The mentioned tendency is especially prominent in the countries of the post-Communist east, whose transition-phase trials and tribulations are increasingly frequently interpreted based on the classical eschatological-theodician mould. There is an omnipotent, somewhat cruel, but essentially just God (capital, market); equal candidates for the role of the Messiah are Fridrich Hayek, Milton Friedman and Margaret Thatcher, and there are also old Testament prophets (John Locke as Abraham, Adam Smith as Moses), numerous apostles, priests (monetarist economists), and even the “chosen people”, which, just like in the transition from the Old towards the New Testament, has a rather ambivalent nature, partly ethnic (Jewish Americans), and partly conceptual (all those accepting the proclaimed Truth). As the consequence of the “original sin” (Socialism, plus Milosevic’s rule – in the Serbian version) we are doomed to current suffering (transition), which is unavoidable, but, provided we consistently stick to the rules, respect the authority of the Church and the local shepherds (IMF rules, various expert groups etc.), we shall reach the final redemption (economic recovery) and, after that, guaranteed but temporally very vaguely defined entry into the promised paradise (prosperity, entry into the European Union, NATO and “community of civilized nations”). Naturally, the entrance is very narrow “many have been called – very few will be chosen” and, as usually, those “simple in spirit”, those who trust blindly and do not ask unnecessary questions have much better chances of passing through the gates.

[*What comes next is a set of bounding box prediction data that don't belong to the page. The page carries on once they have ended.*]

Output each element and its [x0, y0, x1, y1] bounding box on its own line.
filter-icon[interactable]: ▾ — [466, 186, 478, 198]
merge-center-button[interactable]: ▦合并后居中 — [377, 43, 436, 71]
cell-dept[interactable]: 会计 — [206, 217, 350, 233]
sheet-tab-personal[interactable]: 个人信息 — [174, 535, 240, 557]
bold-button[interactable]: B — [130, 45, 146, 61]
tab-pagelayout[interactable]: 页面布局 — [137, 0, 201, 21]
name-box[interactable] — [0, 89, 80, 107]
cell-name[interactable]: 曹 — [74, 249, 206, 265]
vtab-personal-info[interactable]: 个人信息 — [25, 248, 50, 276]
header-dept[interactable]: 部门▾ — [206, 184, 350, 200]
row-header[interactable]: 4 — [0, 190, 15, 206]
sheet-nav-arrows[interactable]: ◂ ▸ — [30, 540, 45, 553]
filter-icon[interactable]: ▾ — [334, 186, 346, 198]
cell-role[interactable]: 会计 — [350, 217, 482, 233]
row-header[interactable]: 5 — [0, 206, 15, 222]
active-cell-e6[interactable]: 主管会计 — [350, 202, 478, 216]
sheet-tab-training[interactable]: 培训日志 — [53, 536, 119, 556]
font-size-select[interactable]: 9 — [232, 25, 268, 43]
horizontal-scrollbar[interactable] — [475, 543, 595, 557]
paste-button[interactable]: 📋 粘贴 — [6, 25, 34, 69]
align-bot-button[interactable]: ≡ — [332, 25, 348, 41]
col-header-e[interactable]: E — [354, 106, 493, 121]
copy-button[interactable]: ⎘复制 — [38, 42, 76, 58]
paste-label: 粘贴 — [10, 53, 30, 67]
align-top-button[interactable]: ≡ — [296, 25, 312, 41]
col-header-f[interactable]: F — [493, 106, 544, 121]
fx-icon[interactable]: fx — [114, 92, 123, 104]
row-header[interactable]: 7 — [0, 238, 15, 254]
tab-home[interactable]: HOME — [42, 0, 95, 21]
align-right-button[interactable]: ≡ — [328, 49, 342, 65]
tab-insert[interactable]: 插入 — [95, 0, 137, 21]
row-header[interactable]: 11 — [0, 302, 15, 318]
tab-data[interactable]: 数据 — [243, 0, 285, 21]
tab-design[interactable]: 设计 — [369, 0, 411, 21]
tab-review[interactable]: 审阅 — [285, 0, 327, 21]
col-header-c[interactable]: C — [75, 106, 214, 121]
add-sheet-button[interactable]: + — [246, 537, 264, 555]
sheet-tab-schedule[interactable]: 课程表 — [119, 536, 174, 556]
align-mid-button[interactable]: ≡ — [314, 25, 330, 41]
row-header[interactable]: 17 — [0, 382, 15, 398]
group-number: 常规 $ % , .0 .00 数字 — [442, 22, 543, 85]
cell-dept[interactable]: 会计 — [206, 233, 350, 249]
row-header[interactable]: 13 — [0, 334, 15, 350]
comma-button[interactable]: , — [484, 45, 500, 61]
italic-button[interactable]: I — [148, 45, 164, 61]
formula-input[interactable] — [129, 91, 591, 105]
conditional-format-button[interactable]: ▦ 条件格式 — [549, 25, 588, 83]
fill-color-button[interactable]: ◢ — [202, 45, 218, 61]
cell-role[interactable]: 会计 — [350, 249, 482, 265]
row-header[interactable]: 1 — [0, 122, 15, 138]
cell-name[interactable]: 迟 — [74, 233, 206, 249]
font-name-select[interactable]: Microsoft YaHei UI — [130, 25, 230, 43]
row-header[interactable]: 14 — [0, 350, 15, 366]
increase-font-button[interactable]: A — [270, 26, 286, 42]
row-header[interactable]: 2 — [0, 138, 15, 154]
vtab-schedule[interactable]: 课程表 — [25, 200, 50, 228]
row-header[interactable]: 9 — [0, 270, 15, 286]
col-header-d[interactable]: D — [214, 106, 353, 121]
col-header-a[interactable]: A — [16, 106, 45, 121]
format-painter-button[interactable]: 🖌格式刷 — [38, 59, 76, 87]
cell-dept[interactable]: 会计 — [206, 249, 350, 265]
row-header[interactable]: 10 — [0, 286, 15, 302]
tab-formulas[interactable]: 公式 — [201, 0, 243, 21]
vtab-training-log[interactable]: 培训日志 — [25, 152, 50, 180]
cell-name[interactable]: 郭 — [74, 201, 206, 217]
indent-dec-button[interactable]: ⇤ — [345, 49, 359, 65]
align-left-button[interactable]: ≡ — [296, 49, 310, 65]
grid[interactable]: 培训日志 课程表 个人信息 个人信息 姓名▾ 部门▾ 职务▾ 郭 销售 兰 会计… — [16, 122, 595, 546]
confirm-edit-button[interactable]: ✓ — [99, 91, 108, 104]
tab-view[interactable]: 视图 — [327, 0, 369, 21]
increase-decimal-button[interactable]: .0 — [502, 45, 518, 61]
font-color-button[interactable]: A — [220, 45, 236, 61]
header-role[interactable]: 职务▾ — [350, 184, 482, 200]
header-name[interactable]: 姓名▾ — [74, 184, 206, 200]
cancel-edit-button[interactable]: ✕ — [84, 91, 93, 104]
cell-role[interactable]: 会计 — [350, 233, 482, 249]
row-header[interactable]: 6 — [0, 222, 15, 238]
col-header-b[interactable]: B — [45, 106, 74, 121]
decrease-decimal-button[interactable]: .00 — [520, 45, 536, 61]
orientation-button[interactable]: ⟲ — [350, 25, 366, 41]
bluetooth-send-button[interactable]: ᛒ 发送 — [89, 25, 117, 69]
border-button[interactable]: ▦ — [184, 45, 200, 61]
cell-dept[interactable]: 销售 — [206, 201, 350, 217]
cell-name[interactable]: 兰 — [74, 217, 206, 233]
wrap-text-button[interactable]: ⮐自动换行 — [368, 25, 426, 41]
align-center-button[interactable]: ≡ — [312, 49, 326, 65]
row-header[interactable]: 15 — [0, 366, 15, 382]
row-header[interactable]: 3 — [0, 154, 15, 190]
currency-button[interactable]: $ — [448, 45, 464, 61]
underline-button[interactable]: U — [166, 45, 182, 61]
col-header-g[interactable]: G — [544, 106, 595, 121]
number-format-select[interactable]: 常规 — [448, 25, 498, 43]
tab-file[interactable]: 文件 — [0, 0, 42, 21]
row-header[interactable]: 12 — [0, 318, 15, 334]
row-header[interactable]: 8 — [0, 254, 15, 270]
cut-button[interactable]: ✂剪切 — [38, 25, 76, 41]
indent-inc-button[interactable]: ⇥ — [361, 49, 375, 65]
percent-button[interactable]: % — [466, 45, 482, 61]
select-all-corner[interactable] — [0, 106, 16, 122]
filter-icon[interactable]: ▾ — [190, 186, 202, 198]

As far as the working class is concerned, in this neo-liberal apocalypse they are given an especially demanding role. They are expected to exhibit extreme loyalty and readiness, for the sake of future salvation, to unquestioningly sacrifice on the altar practically everything they’ve earned during the decades spent serving Socialist unbelievers or Keynesian heretics (fast privatization is some sort of baptism or first communion in that context). The working class, therefore, must recognize the collectivist devil, reject his sweat temptations (self-management, participation, social security) and give up the “golden calf” dream epitomized by the welfare state. Briefly, they must recognize and accept that the path of true salvation leads through the transition valley of tears and that “everything must be worse at first, so that it could be better later”. They must believe what they cannot understand (credo quia absurdum!) and they must – like Abraham – voluntarily sacrifice the most precious part of what they had with a lot of difficulty snatched away from the mad market logic and hope in a miracle, that that very same logic of capital and capricious deity of world market will one day, with its “invisible hand”, make up for all losses, with interest.
It is especially important to note the resistance of that type of thinking to any sort of empirical or logical argumentation. In practice, there are no facts (for example, data about a fall in production, reduction of the Gross National Product, shortened life expectation etc.) that can shake up this unshakeable belief in universal applicability of the neo-liberal theory. Therefore, it is “metaphysical” in the bad, Popper’s sense of that word, since a mesh of ad hoc hypotheses and above sketched, barely exaggerated theological argumentation, every time isolates it from any sort of criticism. Namely, every doubt or contrary empirical evidence bounce against the steel façade of well-known rhetorical strategies (“it’s all a consequence of the previous system”, “it’s due to the obstruction of defeated forces”, “the popular consciousness still hasn’t reached the needed level”…) which in this region create a strong déjà vu effect and allow us to establish interesting parallels between, seemingly irreconcilable ideological opponents, advocates of neo-liberal theories and authoritarian Socialism.